> **Information given**:
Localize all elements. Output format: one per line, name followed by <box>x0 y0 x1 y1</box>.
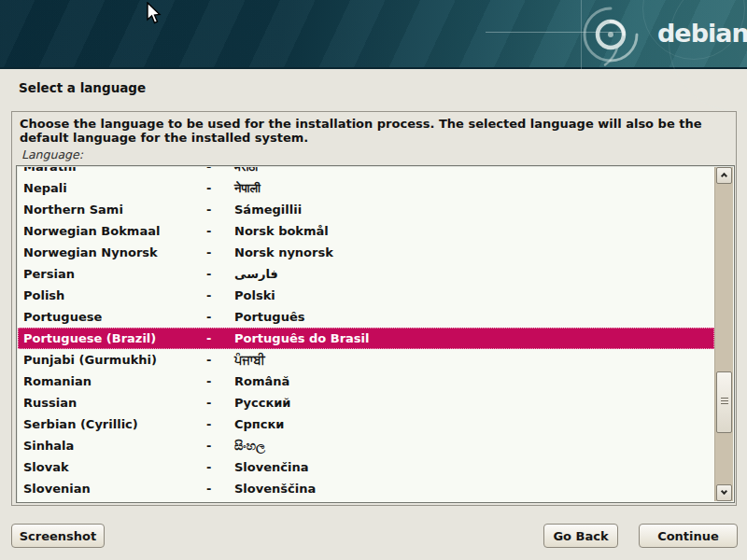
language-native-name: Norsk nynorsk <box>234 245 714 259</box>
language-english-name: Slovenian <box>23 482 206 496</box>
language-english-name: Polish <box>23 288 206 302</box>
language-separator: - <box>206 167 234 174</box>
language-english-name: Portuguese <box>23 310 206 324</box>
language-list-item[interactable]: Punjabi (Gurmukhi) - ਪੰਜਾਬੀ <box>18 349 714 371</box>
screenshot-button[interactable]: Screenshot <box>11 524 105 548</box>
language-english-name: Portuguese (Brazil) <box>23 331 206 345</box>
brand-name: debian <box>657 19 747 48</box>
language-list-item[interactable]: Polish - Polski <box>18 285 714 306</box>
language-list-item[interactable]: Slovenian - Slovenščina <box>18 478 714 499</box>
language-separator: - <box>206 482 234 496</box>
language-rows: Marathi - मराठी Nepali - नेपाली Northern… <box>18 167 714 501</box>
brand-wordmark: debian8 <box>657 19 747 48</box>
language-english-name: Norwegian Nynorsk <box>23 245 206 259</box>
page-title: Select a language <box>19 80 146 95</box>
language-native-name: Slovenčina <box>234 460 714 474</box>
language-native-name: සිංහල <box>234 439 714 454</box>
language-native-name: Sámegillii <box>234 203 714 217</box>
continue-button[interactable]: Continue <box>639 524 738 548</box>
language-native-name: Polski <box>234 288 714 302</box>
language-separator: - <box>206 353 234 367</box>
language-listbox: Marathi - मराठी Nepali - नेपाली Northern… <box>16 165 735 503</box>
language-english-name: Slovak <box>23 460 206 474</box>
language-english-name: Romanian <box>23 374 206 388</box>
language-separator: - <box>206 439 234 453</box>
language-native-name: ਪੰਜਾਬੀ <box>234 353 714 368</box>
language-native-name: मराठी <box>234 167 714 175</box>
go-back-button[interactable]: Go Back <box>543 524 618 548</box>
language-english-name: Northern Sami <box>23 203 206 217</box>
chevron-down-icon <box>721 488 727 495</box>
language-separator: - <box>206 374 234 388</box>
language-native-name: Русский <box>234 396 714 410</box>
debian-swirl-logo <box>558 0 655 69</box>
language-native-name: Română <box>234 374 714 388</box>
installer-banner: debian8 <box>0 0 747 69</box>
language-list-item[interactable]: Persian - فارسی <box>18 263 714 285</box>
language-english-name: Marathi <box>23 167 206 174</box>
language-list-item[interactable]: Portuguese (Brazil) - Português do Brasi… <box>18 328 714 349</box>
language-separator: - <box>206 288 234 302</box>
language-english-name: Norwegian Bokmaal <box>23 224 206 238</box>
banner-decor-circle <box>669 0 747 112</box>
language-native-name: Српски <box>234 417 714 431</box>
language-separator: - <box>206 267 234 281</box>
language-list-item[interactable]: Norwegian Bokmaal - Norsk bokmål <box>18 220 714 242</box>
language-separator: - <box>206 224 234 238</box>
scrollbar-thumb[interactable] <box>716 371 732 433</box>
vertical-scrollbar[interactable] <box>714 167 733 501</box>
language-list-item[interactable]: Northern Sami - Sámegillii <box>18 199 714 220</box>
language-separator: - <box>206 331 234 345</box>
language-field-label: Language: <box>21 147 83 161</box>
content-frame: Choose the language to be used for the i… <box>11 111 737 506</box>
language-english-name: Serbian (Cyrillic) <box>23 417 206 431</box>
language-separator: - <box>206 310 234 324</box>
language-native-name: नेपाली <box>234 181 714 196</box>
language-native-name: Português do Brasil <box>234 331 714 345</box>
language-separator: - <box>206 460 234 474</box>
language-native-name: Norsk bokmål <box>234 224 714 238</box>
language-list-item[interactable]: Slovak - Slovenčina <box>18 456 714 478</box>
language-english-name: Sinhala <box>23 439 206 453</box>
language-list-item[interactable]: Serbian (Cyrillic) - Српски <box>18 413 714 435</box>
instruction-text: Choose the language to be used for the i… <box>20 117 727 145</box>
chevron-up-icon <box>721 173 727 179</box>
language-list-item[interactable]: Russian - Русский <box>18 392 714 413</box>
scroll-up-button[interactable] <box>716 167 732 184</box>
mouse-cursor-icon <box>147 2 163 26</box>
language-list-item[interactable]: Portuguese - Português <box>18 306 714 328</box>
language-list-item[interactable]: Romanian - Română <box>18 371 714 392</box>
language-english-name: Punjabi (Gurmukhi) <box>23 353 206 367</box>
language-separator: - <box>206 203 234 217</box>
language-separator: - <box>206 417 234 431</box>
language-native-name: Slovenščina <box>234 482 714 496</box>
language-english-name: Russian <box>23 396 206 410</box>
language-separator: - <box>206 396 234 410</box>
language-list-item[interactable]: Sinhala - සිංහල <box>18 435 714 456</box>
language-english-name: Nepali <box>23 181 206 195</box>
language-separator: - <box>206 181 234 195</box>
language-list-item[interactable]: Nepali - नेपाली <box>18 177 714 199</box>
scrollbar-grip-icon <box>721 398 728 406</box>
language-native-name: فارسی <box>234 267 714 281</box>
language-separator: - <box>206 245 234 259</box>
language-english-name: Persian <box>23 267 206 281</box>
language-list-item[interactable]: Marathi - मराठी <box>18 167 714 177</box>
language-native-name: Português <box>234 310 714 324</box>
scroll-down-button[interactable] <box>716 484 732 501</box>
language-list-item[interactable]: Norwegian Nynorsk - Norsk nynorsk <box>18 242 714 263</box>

> **Activity**: Bring together each line above where the string "فارسی" turns up.

> **Result of this task**:
language-list-item[interactable]: Persian - فارسی <box>18 263 714 285</box>
language-native-name: فارسی <box>234 267 714 281</box>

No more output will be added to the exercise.